Batterer Tactics


Domestic Violence is about much more than physical violence.  Perpetrators will use many tactics to maintain control over the victim.  These tactics include:

Using Intimidation

  • Making her afraid by using looks, actions, gestures
  • Smashing things
  • Destroying her property
  • Abusing pets
  • Displaying weapons

Using Emotional Abuse

  • Putting her down
  • Making her feel bad about herself
  • Calling her names
  • Making her think she’s crazy
  • Playing mind games
  • Humiliating her
  • Making her feel guilty

Using Isolation

  • Controlling what she does, who she sees and talks to, what she reads, where she goes
  • Limiting her outside involvement
  • Using jealousy to justify actions

Minimizing, Denying and Blaming

  • Making light of the abuse and not taking her concerns about it seriously
  • Saying the abuse didn’t happen
  • Shifting responsibility for abusive behavior
  • Saying she caused it

Using Children

  • Making her feel guilty about the children
  • Using the children to relay messages
  • Using visitation to harass her
  • Threatening to take the children away

Using Male Privilege

  • Treating her like a servant
  • Making all the big decisions
  • Acting like the “Master of the Castle”
  • Being the one to define men’s and women’s roles

Using Economic Abuse

  • Preventing her from getting or keeping a job
  • Making her ask for money
  • Giving her an allowance
  • Taking her money
  • Not letting her know about or have access to family income

Using Coercion and Threats

  • Making and/or carrying out threats to do something to hurt her
  • Threatening to leave her, to commit suicide, to report her to welfare
  • Making her drop charges
  • Making her do illegal things

Characteristics of Abusive Partners

Initially, the batterer will try to explain his behavior as signs of love and concern but as time goes on, the behaviors become more severe.

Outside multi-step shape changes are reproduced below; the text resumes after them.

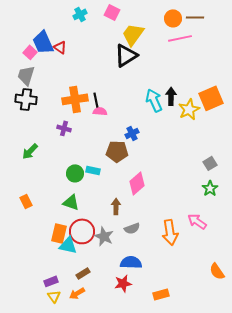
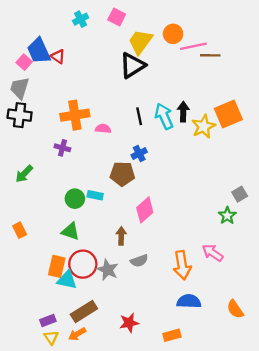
brown line: (195, 17) -> (210, 55), moved
orange circle: (173, 18) -> (173, 34), moved
black line: (96, 100) -> (139, 116), moved
gray square: (210, 163) -> (240, 194), moved
blue semicircle: (131, 262) -> (189, 301), moved
brown rectangle: (83, 273) -> (84, 311), size x1.6

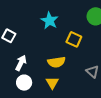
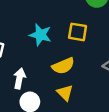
cyan star: (49, 21) -> (40, 35), moved

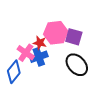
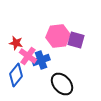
red star: (40, 43) -> (16, 43), moved
black ellipse: (77, 65) -> (62, 84), moved

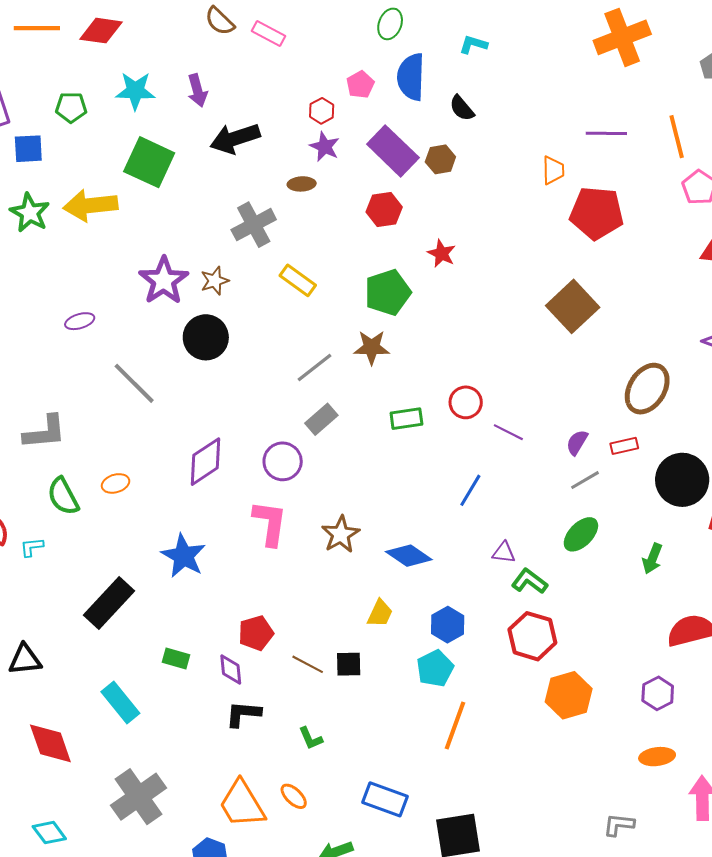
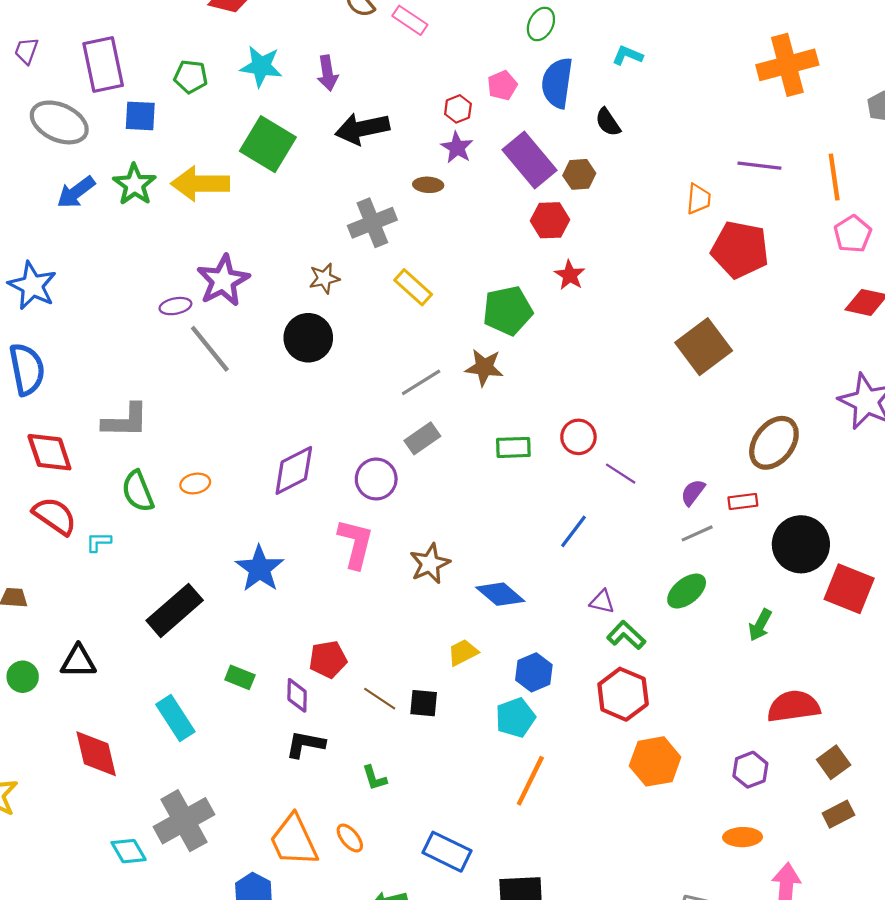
red hexagon: (384, 210) -> (550, 220), moved
purple star: (164, 281) -> (223, 281), moved
gray line: (134, 383) -> (210, 349), moved
yellow trapezoid: (380, 613) -> (463, 652), turned -148
cyan diamond: (49, 833) -> (129, 851), moved

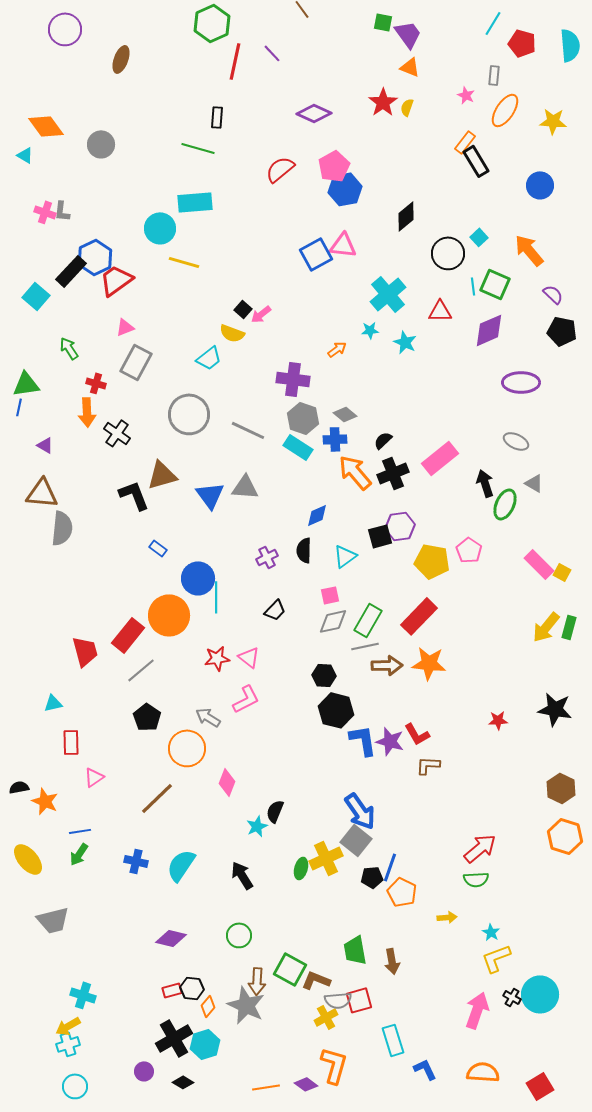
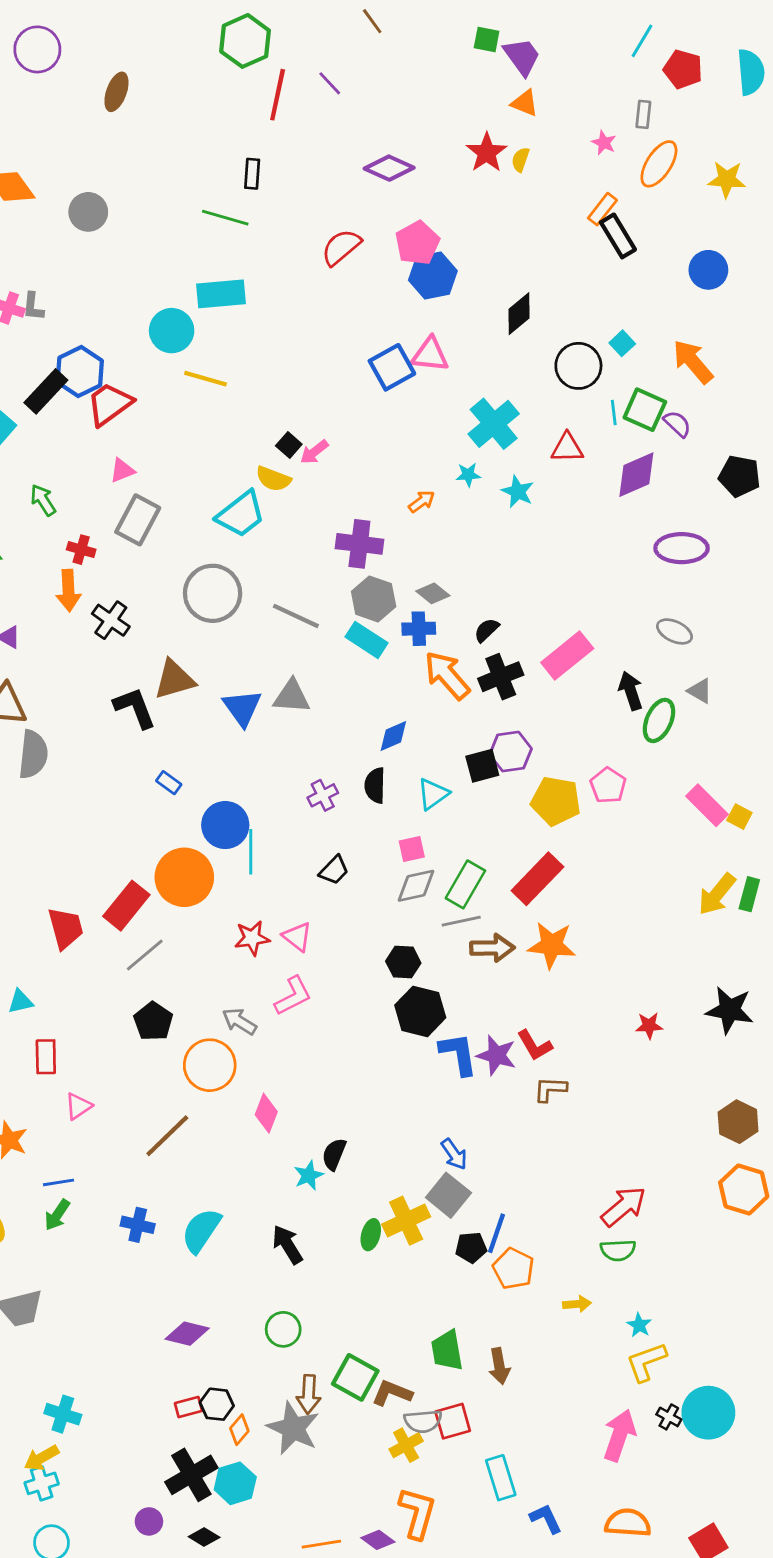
purple semicircle: (553, 294) -> (677, 424), moved
cyan trapezoid: (209, 358) -> (241, 514), size x1.4
blue arrow: (360, 811) -> (454, 1154), size x0.6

Abusers may not display all of these characteristics, but will likely exhibit some of the following:

  • Extreme jealousy
  • Controlling behavior
  • Becoming quickly involved in serious relationships
  • Unrealistic expectations
  • Separating partner from family and friends (isolating her)
  • Blames others for his problems
  • Blames others for his feelings
  • Hypersensistivity
  • Cruelty to animals or children
  • Use of force or coercion during sex (rape)
  • Verbal abuse
  • Rigid sex roles
  • Dr. Jekyl and Mr. Hyde personality
  • Threats of violence
  • Breaking or striking objects
  • Any force during an argument
  • Objectification of women
  • Low self-esteem
  • Tight control over finances
  • Minimization of violence
  • Manipulation through guilt

The contrast between a perpetrator’s public image and private behavior with the abused partner sometimes appears confusing and contradictory. Perpetrators are extremely proficient at disguising their abusive behaviors in order to appear socially proper. For example, jealousy that turns to abusive rage in private may look like concern and sensitivity in public. Traits that may be interpreted as protective, caring aspects of a perpetrator’s personality may in actuality be possessiveness and control. Many times, perpetrators are able to control their hostile expressions of power and control until after courtship, marriage or the establishment of other committed living arrangements.